- **Problem details**
Set down exactly the lines from the one containing "Segment <item>right lung middle lobe</item>." through the last line of the data below, and no others.

(Saved data entries)
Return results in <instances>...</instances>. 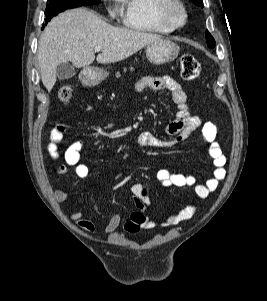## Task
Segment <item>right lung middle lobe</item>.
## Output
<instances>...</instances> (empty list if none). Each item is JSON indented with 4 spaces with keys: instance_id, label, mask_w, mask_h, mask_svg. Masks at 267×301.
Returning <instances> with one entry per match:
<instances>
[{
    "instance_id": "dd1d6c3e",
    "label": "right lung middle lobe",
    "mask_w": 267,
    "mask_h": 301,
    "mask_svg": "<svg viewBox=\"0 0 267 301\" xmlns=\"http://www.w3.org/2000/svg\"><path fill=\"white\" fill-rule=\"evenodd\" d=\"M98 3H100V0H48L45 11L46 18L43 26H45L51 20V18L67 9L90 6Z\"/></svg>"
}]
</instances>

- **Response to this task**
Segment <item>right lung middle lobe</item>.
## Output
<instances>...</instances> (empty list if none). Each item is JSON indented with 4 spaces with keys: instance_id, label, mask_w, mask_h, mask_svg. Masks at 267×301.
Returning <instances> with one entry per match:
<instances>
[{
    "instance_id": "dd1d6c3e",
    "label": "right lung middle lobe",
    "mask_w": 267,
    "mask_h": 301,
    "mask_svg": "<svg viewBox=\"0 0 267 301\" xmlns=\"http://www.w3.org/2000/svg\"><path fill=\"white\" fill-rule=\"evenodd\" d=\"M98 3H100V0H48L45 11L46 18L43 26H45L51 20V18L67 9L90 6Z\"/></svg>"
}]
</instances>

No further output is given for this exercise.